The Internet has enabled the development of highly scalable applications that can be accessed using universally available client software, namely the Web browser. Customers and employees throughout an organization can access systems without having to call a customer service representative. The development of the Internet is an evolutionary step in the history of software development, but the effect is revolutionary.
Why not call it "e-everything"? The phrase e-business has emerged to describe the extension of business capability to the Internet, and it is quickly replacing the more narrowly defined but widely used "e-commerce."
There is an important distinction between e-business and e-commerce. E-business is inclusive of e-commerce capability--the ability to take payment over the Internet--but extends beyond commerce to customer self-service, back-office integration and targeted marketing capabilities.
Web sites, including e-business sites, must continue to evolve and add functionality to stay competitive and to attract customers. Features must include much more than the product catalog and the ability to take a customer's credit card.
Innovations include complex content management capable of delivering customer-specific content on the fly. Customer service capability can enable customers to quickly service themselves, whether they're looking up an account balance or the status of an order, changing services, or merely inquiring for additional product information. Recently, sites have added product campaign management software and targeted marketing capabilities to maximize sales to customers.
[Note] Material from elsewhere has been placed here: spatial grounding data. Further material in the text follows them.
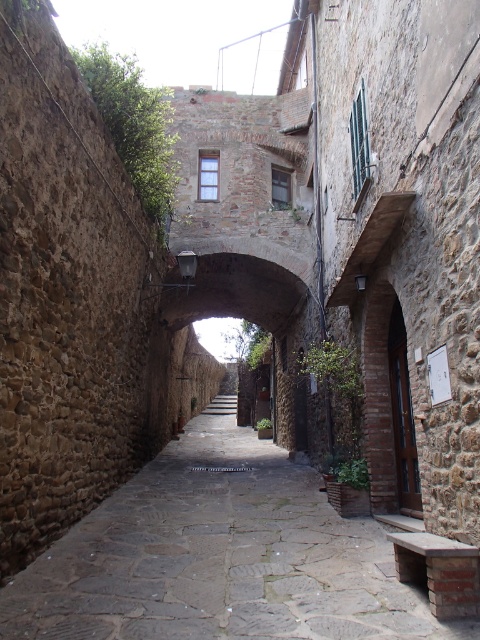 Is stone paved alley at center thinner than stone archway at center?

No.

Which is behind, point (141, 616) or point (278, 273)?

The point (278, 273) is behind.

The height and width of the screenshot is (640, 480). Identify the location of stone paved alley at center. (219, 556). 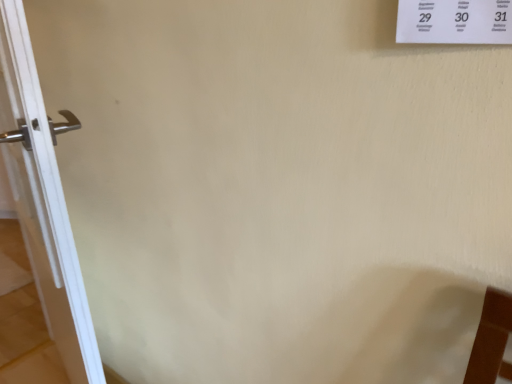 Question: Is white paper at upper right to the left of white glossy door handle at left from the viewer's perspective?

Choices:
 (A) no
 (B) yes

Answer: (A)

Question: Does white paper at upper right lie in front of white glossy door handle at left?

Choices:
 (A) yes
 (B) no

Answer: (A)

Question: Is white paper at upper right oriented towards white glossy door handle at left?

Choices:
 (A) yes
 (B) no

Answer: (B)

Question: From a real-world perspective, does white paper at upper right stand above white glossy door handle at left?

Choices:
 (A) yes
 (B) no

Answer: (A)

Question: Is white paper at upper right thinner than white glossy door handle at left?

Choices:
 (A) yes
 (B) no

Answer: (A)

Question: From the image's perspective, is white paper at upper right over white glossy door handle at left?

Choices:
 (A) no
 (B) yes

Answer: (B)

Question: From a real-world perspective, does white glossy door handle at left stand above white paper at upper right?

Choices:
 (A) no
 (B) yes

Answer: (A)

Question: Does white glossy door handle at left have a greater height compared to white paper at upper right?

Choices:
 (A) no
 (B) yes

Answer: (B)

Question: Does white glossy door handle at left lie in front of white paper at upper right?

Choices:
 (A) yes
 (B) no

Answer: (B)

Question: Does white glossy door handle at left have a smaller size compared to white paper at upper right?

Choices:
 (A) no
 (B) yes

Answer: (A)

Question: Does white glossy door handle at left have a larger size compared to white paper at upper right?

Choices:
 (A) no
 (B) yes

Answer: (B)

Question: Is white glossy door handle at left surrounding white paper at upper right?

Choices:
 (A) yes
 (B) no

Answer: (B)

Question: Visually, is white paper at upper right positioned to the left or to the right of white glossy door handle at left?

Choices:
 (A) right
 (B) left

Answer: (A) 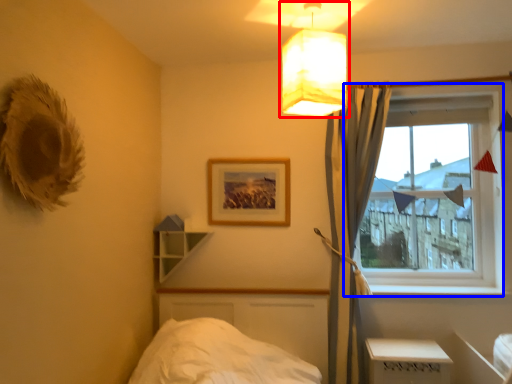 Question: Which object is closer to the camera taking this photo, lamp (highlighted by a red box) or window (highlighted by a blue box)?

Choices:
 (A) lamp
 (B) window

Answer: (A) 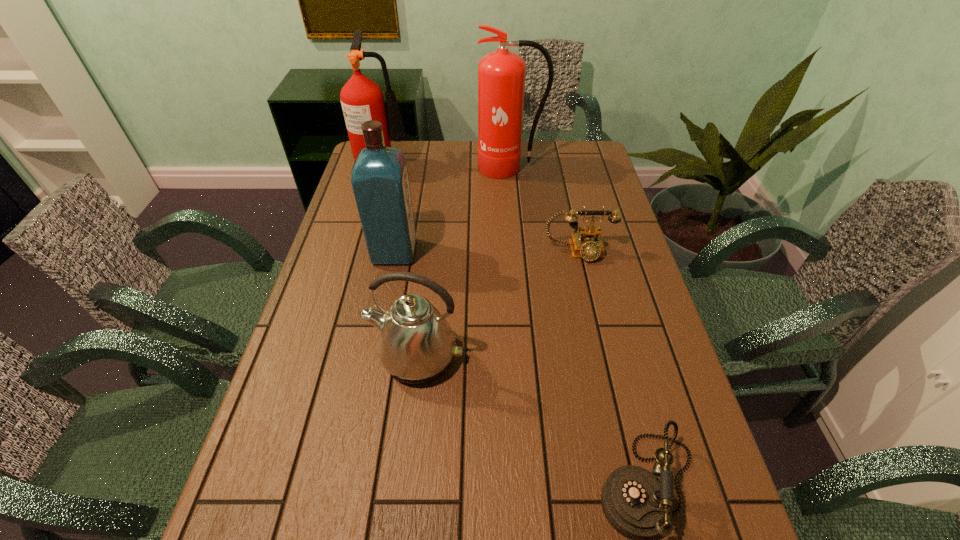 You are a GUI agent. You are given a task and a screenshot of the screen. Output one action in this format:
    pyautogui.click(x=<x>, y=<y>)
    Task: Click on the free spot that satisfies the following two spatial constraints: 1. at the nozzle of the left fire extinguisher; 2. on the right side of the kettle
    
    Given the screenshot: What is the action you would take?
    pyautogui.click(x=332, y=357)

In order to click on vacant space that satisfies the following two spatial constraints: 1. at the nozzle of the left fire extinguisher; 2. on the back side of the kettle in this screenshot , I will do `click(332, 357)`. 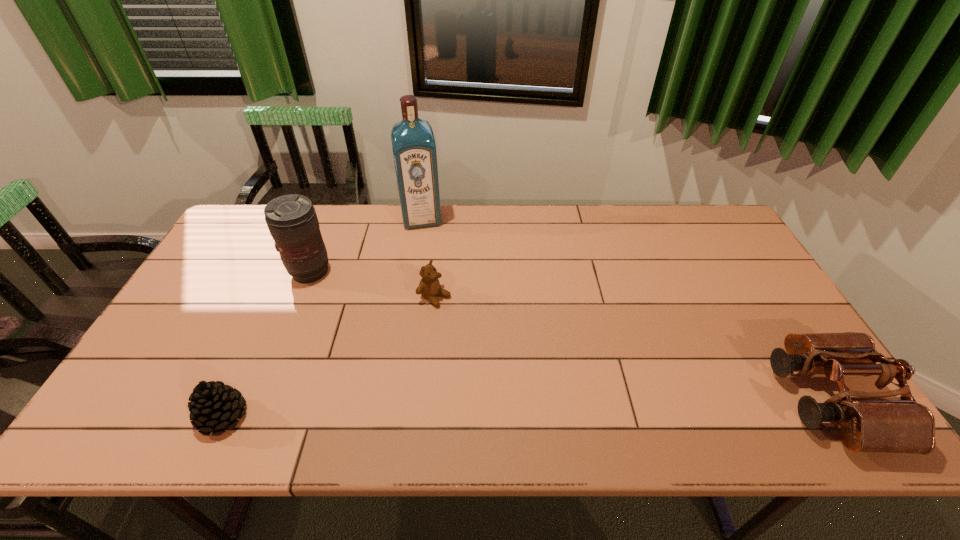 Choose which object is the third nearest neighbor to the fourth shortest object. Please provide its 2D coordinates. Your answer should be formatted as a tuple, i.e. [(x, y)], where the tuple contains the x and y coordinates of a point satisfying the conditions above.

[(214, 406)]

Where is `free region that satisfies the following two spatial constraints: 1. on the front side of the liquor; 2. through the eyepieces of the rightmost object`? free region that satisfies the following two spatial constraints: 1. on the front side of the liquor; 2. through the eyepieces of the rightmost object is located at coordinates tap(393, 401).

I want to click on vacant position in the image that satisfies the following two spatial constraints: 1. on the front side of the teddy bear; 2. on the right side of the farthest object, so click(409, 296). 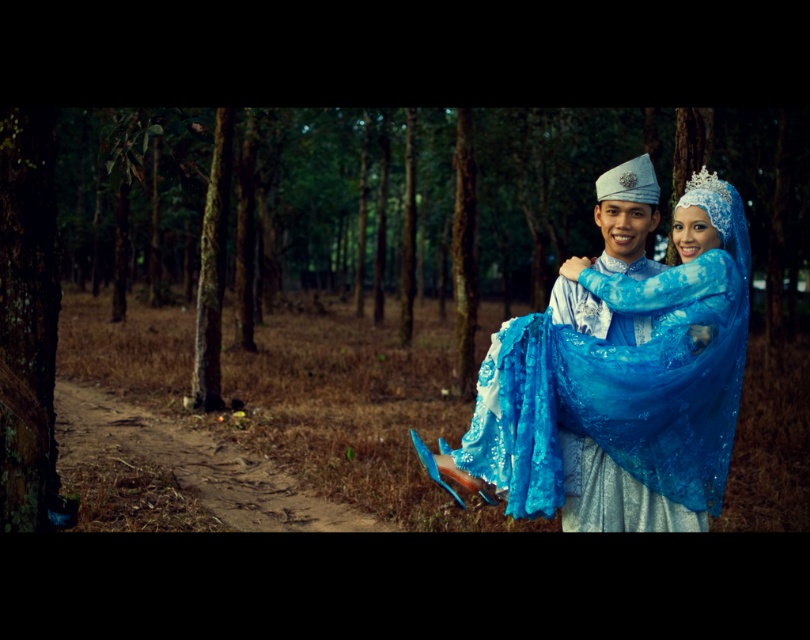 Question: Can you confirm if lustrous blue fabric dress at center is thinner than lustrous blue fabric at center?

Choices:
 (A) yes
 (B) no

Answer: (B)

Question: Is lustrous blue fabric dress at center in front of lustrous blue fabric at center?

Choices:
 (A) no
 (B) yes

Answer: (B)

Question: Can you confirm if green matte trees at center is positioned to the right of lustrous blue fabric dress at center?

Choices:
 (A) yes
 (B) no

Answer: (A)

Question: Which object is positioned closest to the lustrous blue fabric at center?

Choices:
 (A) green matte trees at center
 (B) lustrous blue fabric dress at center

Answer: (B)

Question: Estimate the real-world distances between objects in this image. Which object is farther from the lustrous blue fabric at center?

Choices:
 (A) lustrous blue fabric dress at center
 (B) green matte trees at center

Answer: (B)

Question: Among these points, which one is farthest from the camera?

Choices:
 (A) (574, 243)
 (B) (654, 512)

Answer: (A) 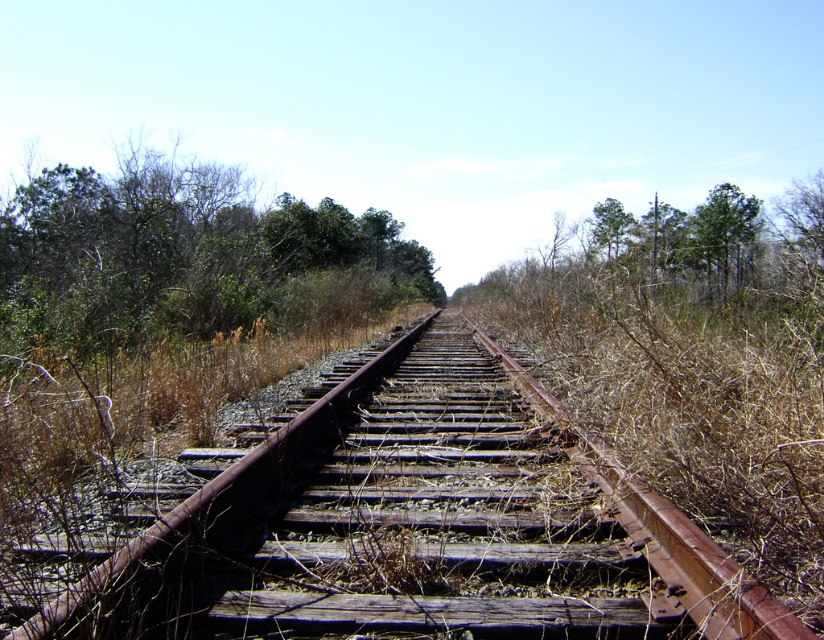 Does rusty metal train track at center appear on the right side of green leafy trees at upper center?

Indeed, rusty metal train track at center is positioned on the right side of green leafy trees at upper center.

Measure the distance between point (384, 468) and camera.

Result: Point (384, 468) is 13.93 feet away from camera.

Measure the distance between point (527, 394) and camera.

A distance of 6.70 meters exists between point (527, 394) and camera.

Locate an element on the screen. The image size is (824, 640). rusty metal train track at center is located at coordinates (419, 524).

Which is more to the left, rusty metal train track at center or green leafy tree at upper right?

Positioned to the left is rusty metal train track at center.

Can you confirm if rusty metal train track at center is wider than green leafy tree at upper right?

No.

Which is behind, point (649, 630) or point (722, 218)?

The point (722, 218) is behind.

Image resolution: width=824 pixels, height=640 pixels. I want to click on rusty metal train track at center, so click(419, 524).

Does green leafy trees at upper center appear on the left side of green leafy tree at upper right?

Yes, green leafy trees at upper center is to the left of green leafy tree at upper right.

Between point (284, 250) and point (701, 257), which one is positioned in front?

Point (284, 250) is in front.

Does point (282, 241) come farther from viewer compared to point (738, 230)?

No, (282, 241) is in front of (738, 230).

Where is `green leafy trees at upper center`? This screenshot has width=824, height=640. green leafy trees at upper center is located at coordinates (185, 256). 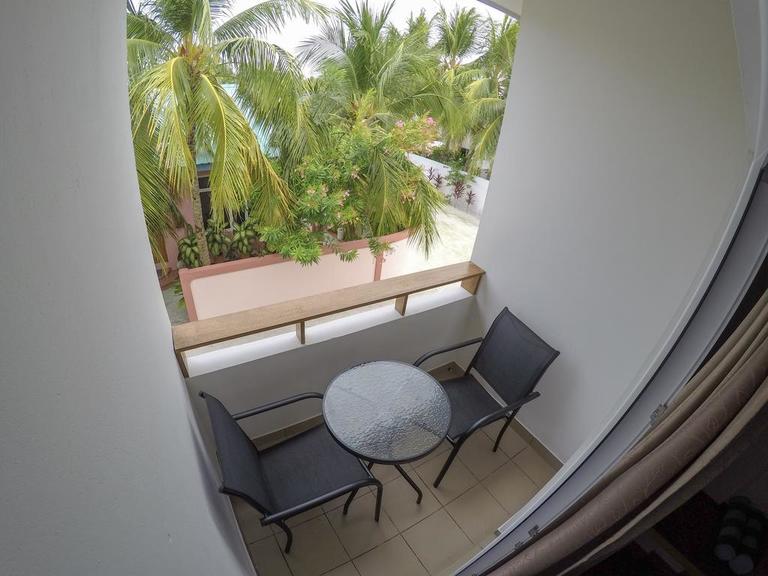 Locate an element on the screen. white wall is located at coordinates (475, 193), (425, 165).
Computer systems started out automating the back office with large mainframes that could store and crunch data. With the advent of distributed client-server applications, organizations began automating the front office and developing sales force automation and human resource applications, for example. With the Internet, businesses are automating the customer, empowering the customer to interact with businesses on their own terms.
But e-business is growing increasingly complex and requires software to get traditional businesses online. The early pioneers built their own systems, but as the complexity continues to grow and the functionality and quality of new e-business software applications continues to improve, IT organizations will purchase solutions rather than attempt to build the software themselves.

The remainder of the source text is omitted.